I made it to the second day of this conference on Information and Knowledge Policy Development this week. I was offering a session on Social media policies (Slideshare seems to be working now):
Notes:
- Slides 1-4: This was the fun part. Participants discussed their responses to the situations on each slide in small groups and then shared their opinions as a whole. The debate was lively and I was impressed by the range of reactions to the first two situations- some were cautious, some gung-ho. The response to the final one was pretty unanimous – “NO!”
- Slides 5-10 provided a break-neck overview of the social media space.
- Slides 11-23 were simply examples (good, bad and in between) of different uses of social software, mostly by governments and mostly in the public space.
- Slides 24-29 were the different approaches to public servant policies to be found in the US, UK, NZ and Australia.
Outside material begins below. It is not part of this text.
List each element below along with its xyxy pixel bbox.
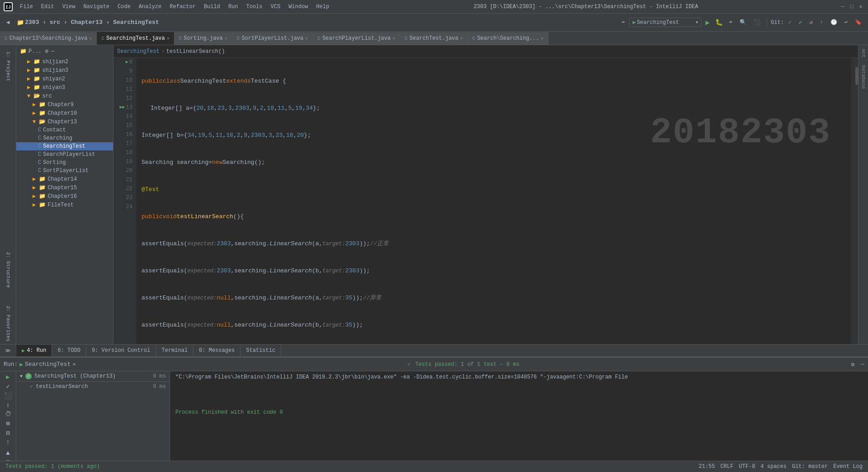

- Slides 30-39 listed 9 issues that you need to think about in establishing your policies:
- Transparency – both in terms of the behaviour you want your staff to exhibit but just as importantly, you must be transparent in how your develop your policies with your staff – e.g. IBM developing a public blogging policy with its bloggers using a wiki.
- Honesty – nuff said (I hope).
- Pollination – with any luck your ideas, words, pictures and sounds will be carried far and wide and outside your span of control. Be prepared for this to happen – and encourage it where you can.
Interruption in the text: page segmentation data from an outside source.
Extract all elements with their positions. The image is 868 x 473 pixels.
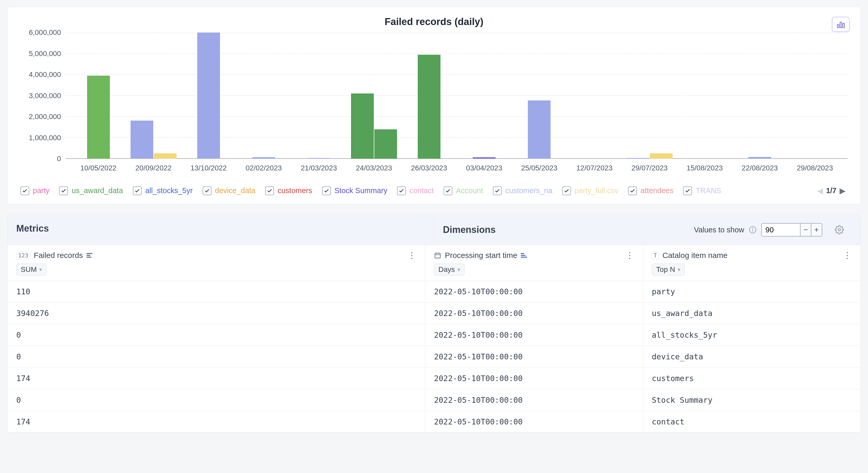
svg-point-6 — [838, 229, 841, 231]
legend-checkbox[interactable] — [265, 187, 274, 195]
legend-checkbox[interactable] — [21, 187, 29, 195]
stepper-plus-button[interactable]: + — [811, 224, 822, 236]
table-row[interactable]: 1742022-05-10T00:00:00customers — [7, 368, 861, 390]
legend-checkbox[interactable] — [133, 187, 142, 195]
legend-label: contact — [409, 187, 434, 195]
chart-bar[interactable] — [748, 157, 771, 159]
legend-item[interactable]: all_stocks_5yr — [133, 187, 198, 195]
sort-desc-icon[interactable] — [87, 253, 92, 258]
bar-group[interactable] — [346, 33, 401, 159]
bar-group[interactable] — [126, 33, 181, 159]
x-tick: 12/07/2023 — [567, 164, 622, 172]
legend-prev-button[interactable]: ◀ — [817, 186, 823, 195]
table-row[interactable]: 39402762022-05-10T00:00:00us_award_data — [7, 303, 861, 324]
legend-label: us_award_data — [71, 187, 123, 195]
bar-group[interactable] — [71, 33, 126, 159]
legend-item[interactable]: party_full.csv — [562, 187, 623, 195]
gear-icon[interactable] — [835, 225, 844, 234]
legend-checkbox[interactable] — [443, 187, 452, 195]
legend-label: party — [33, 187, 50, 195]
chart-bar[interactable] — [252, 157, 275, 159]
sort-asc-icon[interactable] — [521, 253, 527, 258]
chart-bar[interactable] — [307, 158, 330, 159]
legend-checkbox[interactable] — [59, 187, 68, 195]
legend-checkbox[interactable] — [322, 187, 331, 195]
legend-item[interactable]: customers — [265, 187, 317, 195]
chart-bar[interactable] — [418, 55, 440, 159]
legend-checkbox[interactable] — [683, 187, 692, 195]
legend-item[interactable]: attendees — [628, 187, 679, 195]
values-to-show-input[interactable] — [762, 224, 800, 236]
info-icon[interactable] — [749, 226, 756, 234]
bar-chart-icon — [836, 20, 845, 29]
time-column-menu-button[interactable]: ⋯ — [625, 251, 635, 260]
x-tick: 10/05/2022 — [71, 164, 126, 172]
svg-rect-2 — [843, 23, 844, 28]
legend-item[interactable]: contact — [397, 187, 439, 195]
chart-bar[interactable] — [650, 154, 673, 159]
chart-bar[interactable] — [87, 76, 110, 159]
legend-item[interactable]: Account — [443, 187, 488, 195]
table-row[interactable]: 1102022-05-10T00:00:00party — [7, 281, 861, 303]
x-tick: 21/03/2023 — [291, 164, 346, 172]
catalog-column-title: Catalog item name — [662, 251, 727, 260]
chart-card: Failed records (daily) 6,000,0005,000,00… — [7, 7, 861, 204]
legend-checkbox[interactable] — [397, 187, 406, 195]
time-agg-selector[interactable]: Days▾ — [434, 264, 465, 275]
bar-group[interactable] — [732, 33, 787, 159]
catalog-column-menu-button[interactable]: ⋯ — [842, 251, 853, 260]
legend-checkbox[interactable] — [628, 187, 637, 195]
bar-group[interactable] — [677, 33, 732, 159]
bar-group[interactable] — [567, 33, 622, 159]
legend-checkbox[interactable] — [562, 187, 571, 195]
chart-bar[interactable] — [627, 158, 649, 159]
svg-rect-1 — [840, 22, 842, 28]
table-row[interactable]: 02022-05-10T00:00:00device_data — [7, 346, 861, 368]
catalog-column-header: T Catalog item name ⋯ Top N▾ — [643, 245, 861, 281]
legend-item[interactable]: Stock Summary — [322, 187, 393, 195]
chart-bar[interactable] — [374, 129, 397, 159]
legend-checkbox[interactable] — [493, 187, 502, 195]
catalog-agg-selector[interactable]: Top N▾ — [652, 264, 685, 275]
data-rows-container: 1102022-05-10T00:00:00party39402762022-0… — [7, 281, 861, 433]
bar-group[interactable] — [401, 33, 457, 159]
bar-group[interactable] — [291, 33, 346, 159]
legend-item[interactable]: TRANS — [683, 187, 726, 195]
bar-group[interactable] — [622, 33, 677, 159]
chart-type-toggle-button[interactable] — [832, 17, 850, 32]
calendar-icon — [434, 252, 441, 259]
metric-agg-selector[interactable]: SUM▾ — [16, 264, 46, 275]
time-cell: 2022-05-10T00:00:00 — [425, 390, 643, 411]
bar-group[interactable] — [457, 33, 512, 159]
metric-column-menu-button[interactable]: ⋯ — [407, 251, 417, 260]
legend-item[interactable]: customers_na — [493, 187, 558, 195]
bar-group[interactable] — [236, 33, 291, 159]
legend-checkbox[interactable] — [203, 187, 212, 195]
chart-bar[interactable] — [528, 100, 551, 159]
chart-bar[interactable] — [351, 94, 374, 159]
chart-bar[interactable] — [197, 33, 220, 159]
bar-group[interactable] — [787, 33, 842, 159]
legend-item[interactable]: us_award_data — [59, 187, 128, 195]
legend-label: customers — [278, 187, 312, 195]
stepper-minus-button[interactable]: − — [800, 224, 811, 236]
metric-cell: 0 — [7, 346, 425, 367]
table-row[interactable]: 1742022-05-10T00:00:00contact — [7, 411, 861, 433]
chart-legend: partyus_award_dataall_stocks_5yrdevice_d… — [21, 181, 847, 195]
chart-bar[interactable] — [473, 157, 496, 159]
chart-bar[interactable] — [130, 121, 153, 159]
table-row[interactable]: 02022-05-10T00:00:00Stock Summary — [7, 390, 861, 411]
time-column-title: Processing start time — [445, 251, 517, 260]
x-tick: 25/05/2023 — [512, 164, 567, 172]
bar-group[interactable] — [181, 33, 236, 159]
bar-group[interactable] — [512, 33, 567, 159]
legend-next-button[interactable]: ▶ — [840, 186, 845, 195]
legend-item[interactable]: party — [21, 187, 55, 195]
values-to-show-stepper[interactable]: − + — [761, 223, 822, 236]
legend-item[interactable]: device_data — [203, 187, 260, 195]
x-tick: 02/02/2023 — [236, 164, 291, 172]
svg-rect-0 — [837, 25, 839, 28]
time-cell: 2022-05-10T00:00:00 — [425, 303, 643, 324]
chart-bar[interactable] — [154, 154, 177, 159]
table-row[interactable]: 02022-05-10T00:00:00all_stocks_5yr — [7, 324, 861, 346]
- Links (on several levels) – the web is a link-rich environment. You should be creating and encouraging links between people & people, people & things, and things & things. These links not be perfect but messy.
- Security – understand security risks but do not let fears about security become an excuse for inaction.
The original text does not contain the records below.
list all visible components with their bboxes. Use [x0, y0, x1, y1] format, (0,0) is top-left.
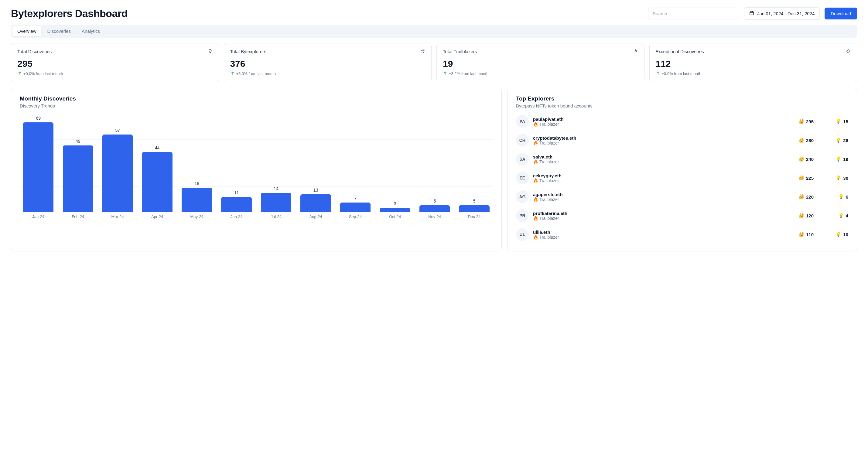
fire-icon: 🔥 — [533, 141, 538, 146]
crown-icon: 👑 — [799, 119, 804, 124]
crown-stat: 👑120 — [793, 213, 814, 218]
bar-column: 13 Aug-24 — [297, 116, 334, 219]
bar-column: 57 Mar-24 — [99, 116, 136, 219]
avatar: UL — [516, 228, 529, 241]
lightbulb-icon: 💡 — [836, 119, 841, 124]
bar — [420, 205, 450, 212]
stat-label: Total Bytexplorers — [230, 49, 266, 54]
arrow-up-icon — [230, 71, 235, 76]
bar-column: 3 Oct-24 — [376, 116, 413, 219]
flame-icon — [633, 49, 638, 55]
bar-value-label: 11 — [234, 190, 239, 195]
bar-value-label: 44 — [155, 146, 160, 150]
explorer-role: 🔥 Trailblazer — [533, 159, 788, 164]
crown-icon: 👑 — [799, 213, 804, 218]
tab-discoveries[interactable]: Discoveries — [42, 26, 76, 36]
crown-stat: 👑220 — [793, 194, 814, 199]
bar — [23, 122, 54, 212]
crown-stat: 👑295 — [793, 119, 814, 124]
explorer-role: 🔥 Trailblazer — [533, 122, 788, 127]
bulb-stat: 💡4 — [827, 213, 848, 218]
avatar: CR — [516, 134, 529, 147]
crown-stat: 👑240 — [793, 156, 814, 162]
tab-overview[interactable]: Overview — [12, 26, 41, 36]
lightbulb-icon: 💡 — [836, 175, 841, 181]
bulb-stat: 💡6 — [827, 194, 848, 199]
bar-category-label: Feb-24 — [72, 214, 84, 219]
explorer-name: profkaterina.eth — [533, 211, 788, 216]
lightbulb-icon: 💡 — [838, 213, 844, 218]
bar — [221, 197, 251, 212]
avatar: AG — [516, 190, 529, 203]
stat-value: 19 — [443, 59, 638, 69]
bar-value-label: 18 — [194, 181, 199, 186]
crown-icon: 👑 — [799, 194, 804, 199]
lightbulb-icon: 💡 — [836, 156, 841, 162]
explorer-role: 🔥 Trailblazer — [533, 141, 788, 146]
stats-grid: Total Discoveries 295 +0.0% from last mo… — [11, 43, 857, 82]
date-range-label: Jan 01, 2024 - Dec 31, 2024 — [757, 11, 814, 16]
explorer-name: eekeyguy.eth — [533, 173, 788, 178]
crown-icon: 👑 — [799, 175, 804, 181]
explorer-row: EE eekeyguy.eth 🔥 Trailblazer 👑225 💡30 — [516, 168, 848, 187]
avatar: SA — [516, 153, 529, 165]
bar-column: 7 Sep-24 — [337, 116, 374, 219]
bar-category-label: May-24 — [190, 214, 204, 219]
bar-chart: 69 Jan-24 49 Feb-24 57 Mar-24 44 Apr-24 … — [20, 116, 493, 219]
stat-value: 112 — [656, 59, 851, 69]
explorer-role: 🔥 Trailblazer — [533, 216, 788, 221]
bar-column: 69 Jan-24 — [20, 116, 57, 219]
bar — [300, 194, 331, 212]
explorer-row: CR cryptodatabytes.eth 🔥 Trailblazer 👑28… — [516, 131, 848, 150]
lightbulb-icon: 💡 — [836, 137, 841, 143]
bar — [63, 146, 93, 212]
bar-column: 5 Dec-24 — [456, 116, 493, 219]
download-button[interactable]: Download — [825, 8, 857, 20]
svg-point-2 — [423, 50, 424, 51]
stat-label: Total Trailblazers — [443, 49, 477, 54]
bar-value-label: 3 — [394, 201, 396, 206]
bar — [459, 205, 489, 212]
bar-category-label: Jul-24 — [271, 214, 281, 219]
explorer-name: uliia.eth — [533, 229, 788, 235]
explorer-role: 🔥 Trailblazer — [533, 178, 788, 183]
arrow-up-icon — [656, 71, 660, 76]
arrow-up-icon — [17, 71, 22, 76]
tab-analytics[interactable]: Analytics — [77, 26, 105, 36]
fire-icon: 🔥 — [533, 122, 538, 127]
search-input[interactable] — [648, 8, 739, 20]
bar-category-label: Apr-24 — [151, 214, 163, 219]
bar-value-label: 5 — [473, 198, 475, 204]
bar — [142, 152, 172, 212]
bar-value-label: 69 — [36, 116, 41, 121]
fire-icon: 🔥 — [533, 216, 538, 221]
bar-category-label: Oct-24 — [389, 214, 401, 219]
bar — [380, 208, 410, 212]
bar-value-label: 14 — [274, 186, 279, 191]
explorer-row: AG agaperste.eth 🔥 Trailblazer 👑220 💡6 — [516, 187, 848, 206]
bar-column: 49 Feb-24 — [59, 116, 96, 219]
bar-value-label: 5 — [433, 198, 436, 204]
date-range-picker[interactable]: Jan 01, 2024 - Dec 31, 2024 — [744, 7, 820, 20]
fire-icon: 🔥 — [533, 159, 538, 164]
explorer-role: 🔥 Trailblazer — [533, 235, 788, 240]
explorer-name: cryptodatabytes.eth — [533, 135, 788, 141]
explorer-role: 🔥 Trailblazer — [533, 197, 788, 202]
bar-category-label: Jan-24 — [32, 214, 44, 219]
top-explorers-panel: Top Explorers Bytepass NFTs token bound … — [507, 88, 857, 251]
bulb-stat: 💡15 — [827, 119, 848, 124]
bar-value-label: 13 — [313, 188, 318, 192]
stat-delta: +0.0% from last month — [17, 71, 213, 76]
crown-icon: 👑 — [799, 156, 804, 162]
bar-column: 44 Apr-24 — [138, 116, 176, 219]
explorer-row: PR profkaterina.eth 🔥 Trailblazer 👑120 💡… — [516, 206, 848, 225]
lightbulb-icon: 💡 — [838, 194, 844, 199]
monthly-discoveries-panel: Monthly Discoveries Discovery Trends 69 … — [11, 88, 502, 251]
bar-category-label: Aug-24 — [309, 214, 322, 219]
bulb-stat: 💡19 — [827, 156, 848, 162]
fire-icon: 🔥 — [533, 197, 538, 202]
users-icon — [420, 49, 425, 55]
chart-subtitle: Discovery Trends — [20, 103, 493, 108]
svg-rect-0 — [750, 11, 753, 15]
bulb-stat: 💡10 — [827, 232, 848, 237]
- Privacy / Identity – encourage your staff to actively manage their online identities and to respect the privacy of themselves and others.
- Archiving – think about the lifecycle of the information your social software activities will create.
- Choice – don’t overwhelm people with too many tools all in one go. The right answer to the request to use a new tool is not always “yes” (of course, neither is it always “no”).
- Creative Commons – it could be time to rethink your approach to intellectual property ownership to promote cooperation, collaboration and other good things.
I hope that slide 40 is self-explanatory.
So what is the “long tail”
Cheers
Tim
Tim – if you’re referring to slide 8 then you probably want to check out Chris Anderson (or even put the term into Google). Cheers Matt
Thanks,
V interesting blog site. I was impressed enough to go order the book.